Three of those seniors, Sophie Spivey (10 kills), Jordin Southall (19) and Cate Palmi (26, to reach 2,000 for her career) combined for all but 3 of Osceola's kills, as OHS won the first set and took a 10-6 lead in the second set. They appeared bound for the first state semifinal win in school history.

"There were a lot of nerves in that first set but we closed it out," Carrie Palmi said. "The second and third sets happened so fast, I burned through all my time outs to do what I could."

It looked grim in the fourth set, as the Kowboys trailed 21-18 and on the brink of elimination.

"I called my last time out again and told the girls, 'It's on you.' They showed the heart I knew they had and played some scrappy volleyball (they won the next five points to assume control), and I really thought the momentum was ours and we'd go win the fifth set."

With the season and hopes of a state title on the line, an officiating quirk early in the tiebreaker set changed the tide of the set, match and tournament for the the Kowboys. 

At 1-1, Cate Palmi put down a kill for an Osceola point, which would have ... should have ... sent her to the back row to serve. But the officials judged that team members from the bench jumped onto the court in celebration, resulting in a red-card offense to the bench that reversed the point and gave serve to Plant.

"It made no sense," Carrie Palmi said matter-of-factly after the match. "I asked an official and he told me the (Plant) coaching staff had said our team came off the bench (earlier in the match), and while he said he didn't see it, he also issued the red card.

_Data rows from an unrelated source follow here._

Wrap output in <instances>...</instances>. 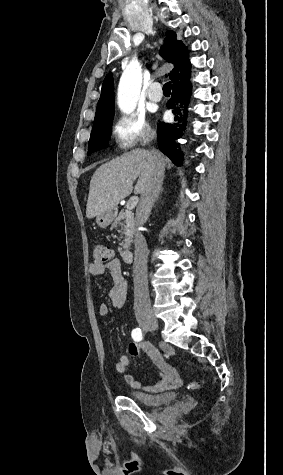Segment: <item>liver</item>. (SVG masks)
Wrapping results in <instances>:
<instances>
[{
    "mask_svg": "<svg viewBox=\"0 0 283 475\" xmlns=\"http://www.w3.org/2000/svg\"><path fill=\"white\" fill-rule=\"evenodd\" d=\"M164 166L171 168L170 160L159 154ZM154 156L148 150H131L120 158L102 164L92 176L86 206L88 220L106 210H115L119 202L130 196L133 182L139 176L134 194H143L152 170Z\"/></svg>",
    "mask_w": 283,
    "mask_h": 475,
    "instance_id": "1",
    "label": "liver"
}]
</instances>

When I asked where the warning and yellow card was in the book, he said he'd already warned us."

She went on to say the officials also said Cate's service rotation "never happened" and that Osceola would be in its next rotation on its next serve, so with Osceola's girls not really sure what rotation they were in, they got down 5-1 in the set, and never recovered.  

"I still maintain what he said wasn't a warning, just him telling me what he was told," Coach Palmi said. "It just felt like a cruel way to rule in the deciding set of a state semifinal."

Junior Brooklyn Sippio had six blocks and sophomore libero Priscilla Rada had 22 digs in a match that Palmi expected to be close and tight between the No. 5 and No. 8 ranked teams in all of Florida.

"It was great volleyball, with some incredible volleys," she said.

Plant advances to take on Winter Park, the No. 1 team in the state across all classes and the defending 7A state champs, in Saturday's title game at 1 p.m. The Wildcats (30-1) easily dispatched Doral Academy in three sets in their semifinal.